(2010-09-24) Stuxnext Industrial Attack Malware

CyberSecurity experts say they have identified the world's first known cyber super weapon designed specifically to destroy a real-world target – a factory, a refinery, or just maybe a nuclear power plant... The appearance of Stuxnet created a ripple of amazement among computer security experts. Too large, too encrypted, too complex to be immediately understood, it employed amazing new tricks, like taking control of a computer system without the user taking any action or clicking any button other than inserting an infected Memory Stick. Experts say it took a massive expenditure of time, money, and software engineering talent to identify and exploit such vulnerabilities in industrial control software systems... "StuxNet is a 100-percent-directed cyber attack aimed at destroying an industrial process in the physical world," says Langner, who last week became the first to publicly detail Stuxnet's destructive purpose and its authors' malicious intent. "This is not about espionage, as some have said. This is a 100 percent sabotage attack."... Langner zeroes in on Stuxnet's ability to "fingerprint" the computer system it infiltrates to determine whether it is the precise machine the attack-ware is looking to destroy. If not, it leaves the industrial computer alone... So far, Stuxnet has infected at least 45,000 industrial control systems around the world, without blowing them up – although some victims in North America have experienced some serious computer problems.

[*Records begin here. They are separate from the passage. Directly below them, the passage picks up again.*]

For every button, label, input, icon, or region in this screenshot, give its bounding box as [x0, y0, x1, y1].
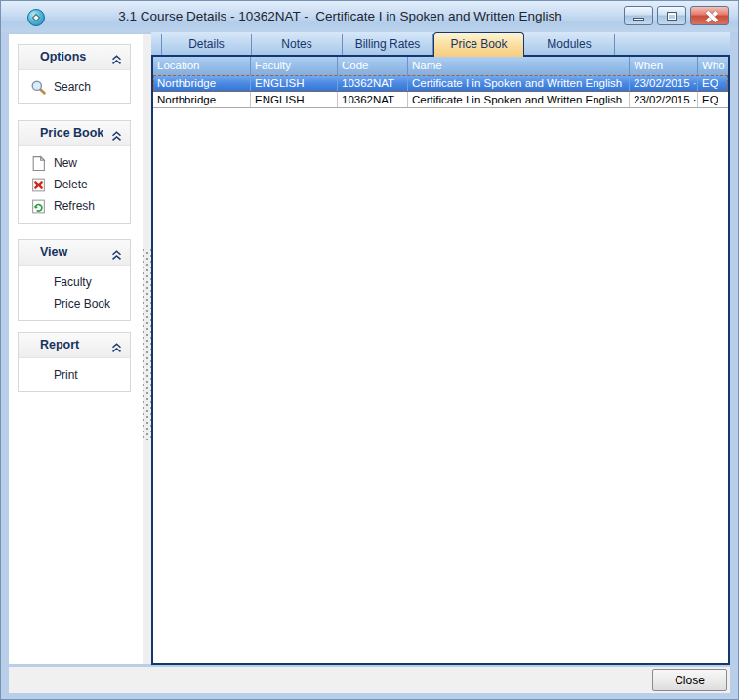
window: 3.1 Course Details - 10362NAT - Certific… [0, 0, 739, 700]
maximize-icon [667, 12, 677, 21]
refresh-icon [30, 198, 47, 215]
search-icon [30, 79, 47, 96]
new-icon [30, 155, 47, 172]
collapse-chevron-icon[interactable] [111, 128, 122, 139]
section-options: OptionsSearch [18, 44, 131, 104]
tab-billing-rates[interactable]: Billing Rates [343, 34, 433, 55]
cell-faculty: ENGLISH [251, 92, 338, 107]
column-header-name[interactable]: Name [408, 57, 630, 75]
cell-code: 10362NAT [338, 92, 408, 107]
column-header-when[interactable]: When [630, 57, 698, 75]
sidebar-item-search[interactable]: Search [19, 76, 130, 98]
sidebar-item-refresh[interactable]: Refresh [19, 195, 130, 217]
splitter[interactable] [143, 34, 151, 664]
cell-faculty: ENGLISH [251, 75, 338, 91]
sidebar: OptionsSearchPrice BookNewDeleteRefreshV… [9, 34, 143, 664]
sidebar-item-label: Price Book [54, 297, 110, 310]
window-controls [624, 6, 729, 25]
section-report: ReportPrint [18, 332, 131, 392]
main-panel: DetailsNotesBilling RatesPrice BookModul… [151, 32, 730, 665]
no-icon [30, 367, 47, 384]
section-price-book: Price BookNewDeleteRefresh [18, 120, 131, 224]
no-icon [30, 296, 47, 312]
section-header-price-book[interactable]: Price Book [19, 121, 130, 146]
content-panel: LocationFacultyCodeNameWhenWho Northbrid… [151, 57, 730, 665]
sidebar-item-delete[interactable]: Delete [19, 174, 130, 195]
section-header-options[interactable]: Options [19, 45, 130, 70]
collapse-chevron-icon[interactable] [111, 340, 122, 350]
tab-notes[interactable]: Notes [252, 34, 343, 55]
section-title: Options [40, 50, 86, 63]
collapse-chevron-icon[interactable] [111, 52, 122, 62]
sidebar-item-label: Search [54, 80, 91, 94]
window-title: 3.1 Course Details - 10362NAT - Certific… [60, 1, 621, 32]
table-body: NorthbridgeENGLISH10362NATCertificate I … [153, 75, 728, 108]
section-body: FacultyPrice Book [19, 266, 130, 320]
sidebar-item-label: Delete [54, 178, 88, 191]
tab-details[interactable]: Details [161, 34, 252, 55]
section-title: Price Book [40, 126, 103, 140]
section-title: View [40, 245, 67, 259]
cell-location: Northbridge [153, 92, 251, 107]
minimize-button[interactable] [624, 6, 653, 25]
no-icon [30, 274, 47, 291]
sidebar-item-label: Print [54, 368, 78, 382]
section-header-view[interactable]: View [19, 240, 130, 266]
minimize-icon [633, 18, 644, 21]
cell-name: Certificate I in Spoken and Written Engl… [408, 75, 630, 91]
column-header-who[interactable]: Who [698, 57, 728, 75]
cell-when: 23/02/2015 · [630, 92, 698, 107]
sidebar-item-label: Refresh [54, 199, 95, 213]
sidebar-item-price-book[interactable]: Price Book [19, 293, 130, 314]
section-title: Report [40, 338, 79, 351]
cell-location: Northbridge [153, 75, 251, 91]
sidebar-item-print[interactable]: Print [19, 364, 130, 386]
section-body: Search [19, 70, 130, 103]
cell-name: Certificate I in Spoken and Written Engl… [408, 92, 630, 107]
close-button[interactable]: Close [652, 669, 727, 691]
maximize-button[interactable] [657, 6, 686, 25]
section-view: ViewFacultyPrice Book [18, 239, 131, 321]
app-icon [27, 9, 45, 26]
sidebar-item-label: Faculty [54, 275, 92, 289]
column-header-code[interactable]: Code [338, 57, 408, 75]
sidebar-item-label: New [54, 156, 77, 170]
cell-who: EQ [698, 75, 728, 91]
section-body: NewDeleteRefresh [19, 146, 130, 223]
close-window-button[interactable] [690, 6, 729, 25]
titlebar[interactable]: 3.1 Course Details - 10362NAT - Certific… [1, 1, 738, 32]
table-row[interactable]: NorthbridgeENGLISH10362NATCertificate I … [153, 75, 728, 92]
tab-price-book[interactable]: Price Book [433, 32, 524, 57]
bottom-bar: Close [9, 667, 730, 693]
tab-strip: DetailsNotesBilling RatesPrice BookModul… [151, 32, 730, 57]
section-header-report[interactable]: Report [19, 333, 130, 358]
column-header-location[interactable]: Location [153, 57, 251, 75]
table-row[interactable]: NorthbridgeENGLISH10362NATCertificate I … [153, 92, 728, 108]
close-icon [705, 11, 717, 22]
section-body: Print [19, 358, 130, 391]
sidebar-item-faculty[interactable]: Faculty [19, 271, 130, 293]
splitter-grip-icon[interactable] [143, 249, 151, 440]
delete-icon [30, 177, 47, 193]
tab-modules[interactable]: Modules [524, 34, 615, 55]
cell-code: 10362NAT [338, 75, 408, 91]
app-icon-diamond [32, 14, 40, 21]
cell-who: EQ [698, 92, 728, 107]
column-header-faculty[interactable]: Faculty [251, 57, 338, 75]
table-header: LocationFacultyCodeNameWhenWho [153, 57, 728, 75]
sidebar-item-new[interactable]: New [19, 152, 130, 174]
collapse-chevron-icon[interactable] [111, 247, 122, 258]
cell-when: 23/02/2015 · [630, 75, 698, 91]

A geographical distribution of computers hit by Stuxnet, which Microsoft produced in July, found Iran to be the apparent epicenter of the Stuxnet infections. That suggests that any enemy of Iran with advanced CyberWar capability might be involved, Langner says. The US is acknowledged to have that ability, and Israel is also reported to have a formidable offensive CyberWar-fighting capability. Could Stuxnet's target be Iran's Bushehr Nuclear Power plant, a facility much of the world condemns as a nuclear weapons threat? Langner is quick to note that his views on Stuxnet's target is speculation based on suggestive threads he has seen in the media. Still, he suspects that the Bushehr plant may already have been wrecked by Stuxnet. Bushehr's expected startup in late August has been delayed, he notes, for unknown reasons. (One Iranian official blamed the delay on hot weather.)

Sept25 update: Iran confirms damage. Iranian newspapers have reported on the computer worm hitting industries around the country in recent weeks, without giving details. Friday's report also did not mention Bushehr.

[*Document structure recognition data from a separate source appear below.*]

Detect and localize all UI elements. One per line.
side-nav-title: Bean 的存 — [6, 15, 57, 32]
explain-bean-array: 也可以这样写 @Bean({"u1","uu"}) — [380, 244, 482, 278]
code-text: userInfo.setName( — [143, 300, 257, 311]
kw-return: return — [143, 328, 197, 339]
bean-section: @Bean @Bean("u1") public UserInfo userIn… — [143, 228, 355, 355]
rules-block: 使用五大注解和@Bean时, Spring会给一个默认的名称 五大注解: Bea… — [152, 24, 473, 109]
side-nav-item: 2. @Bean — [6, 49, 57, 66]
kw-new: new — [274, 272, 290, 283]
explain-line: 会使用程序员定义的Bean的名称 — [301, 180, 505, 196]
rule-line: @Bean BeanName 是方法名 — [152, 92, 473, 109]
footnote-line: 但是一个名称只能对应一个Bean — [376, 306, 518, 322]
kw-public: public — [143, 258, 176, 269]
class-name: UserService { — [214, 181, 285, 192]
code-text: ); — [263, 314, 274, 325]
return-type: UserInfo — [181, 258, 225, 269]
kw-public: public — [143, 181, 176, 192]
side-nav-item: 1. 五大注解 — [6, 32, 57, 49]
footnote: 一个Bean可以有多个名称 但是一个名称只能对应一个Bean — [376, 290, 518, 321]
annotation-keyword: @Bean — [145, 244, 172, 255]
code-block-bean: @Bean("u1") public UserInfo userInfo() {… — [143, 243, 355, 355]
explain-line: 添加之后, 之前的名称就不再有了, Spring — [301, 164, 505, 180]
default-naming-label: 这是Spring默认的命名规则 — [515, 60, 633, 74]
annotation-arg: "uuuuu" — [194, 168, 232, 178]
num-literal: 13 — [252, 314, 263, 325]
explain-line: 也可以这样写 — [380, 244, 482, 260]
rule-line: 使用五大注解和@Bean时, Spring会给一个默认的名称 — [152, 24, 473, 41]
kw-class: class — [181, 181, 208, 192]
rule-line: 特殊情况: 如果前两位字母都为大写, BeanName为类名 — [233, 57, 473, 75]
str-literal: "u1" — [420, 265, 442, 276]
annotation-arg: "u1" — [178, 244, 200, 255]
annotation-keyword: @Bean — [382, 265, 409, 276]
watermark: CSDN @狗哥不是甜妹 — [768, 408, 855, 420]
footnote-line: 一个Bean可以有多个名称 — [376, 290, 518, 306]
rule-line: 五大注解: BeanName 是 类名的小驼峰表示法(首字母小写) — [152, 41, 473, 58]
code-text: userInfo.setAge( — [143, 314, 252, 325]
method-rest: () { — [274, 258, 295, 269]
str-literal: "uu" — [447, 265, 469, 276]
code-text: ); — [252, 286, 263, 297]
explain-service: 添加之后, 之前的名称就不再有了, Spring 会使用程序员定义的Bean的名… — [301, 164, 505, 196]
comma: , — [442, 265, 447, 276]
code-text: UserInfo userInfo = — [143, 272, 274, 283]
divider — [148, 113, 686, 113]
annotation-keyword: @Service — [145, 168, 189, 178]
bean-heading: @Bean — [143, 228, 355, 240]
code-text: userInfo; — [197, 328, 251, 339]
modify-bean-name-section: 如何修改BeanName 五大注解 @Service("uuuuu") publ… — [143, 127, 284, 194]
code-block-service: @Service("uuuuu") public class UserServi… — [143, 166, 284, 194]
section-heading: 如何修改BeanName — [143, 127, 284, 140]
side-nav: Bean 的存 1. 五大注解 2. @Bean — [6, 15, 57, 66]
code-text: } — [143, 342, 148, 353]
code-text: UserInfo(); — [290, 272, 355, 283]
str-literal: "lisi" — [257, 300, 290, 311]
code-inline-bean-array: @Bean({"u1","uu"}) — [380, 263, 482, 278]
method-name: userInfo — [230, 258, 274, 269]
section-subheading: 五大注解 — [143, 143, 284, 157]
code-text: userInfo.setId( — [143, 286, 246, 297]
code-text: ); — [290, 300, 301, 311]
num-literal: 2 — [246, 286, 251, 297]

Forget StuxNet - the fact that Nuclear Power plants are running on MsWindows scares the crap out of me.

Oct10 update: Bruce Schneier clarifies what's known vs the speculation that fills the News Hole. None of this points to the Bushehr nuclear power plant in Iran, though. Best I can tell, this rumor was started by Ralph Langner, a security researcher from Germany. He labeled his theory "highly speculative," and based it primarily on the facts that Iran had an unusually high number of infections (the rumor that it had the most infections of any country seems not to be true), that the Bushehr nuclear plant is a juicy target, and that some of the other countries with high infection rates--India, Indonesia, and Pakistan--are countries where the same Russian contractor involved in Bushehr is also involved. This rumor moved into the computer press and then into the mainstream press, where it became the accepted story, without any of the origina caveats.

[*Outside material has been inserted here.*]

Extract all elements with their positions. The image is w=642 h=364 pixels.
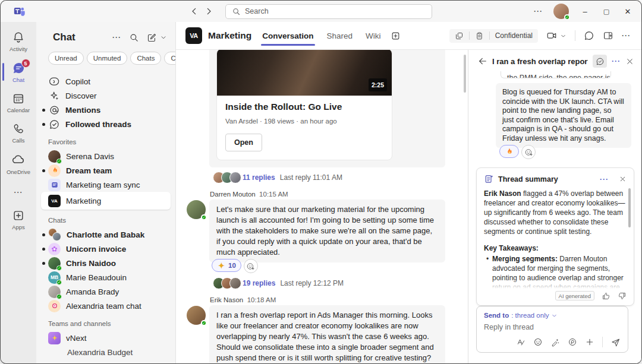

Nov16 update: According to Eric Chien, one of three Symantec researchers who have dug into Stuxnet, the worm targets industrial systems that control very high speed electrical motors, such as those used to spin gas centrifuges, one of the ways uranium can be enriched into fissionable material... Symantec's latest analysis indicates that the (Bushehr) reactor was not the target. Instead, Stuxnet aimed to disrupt uranium enrichment efforts.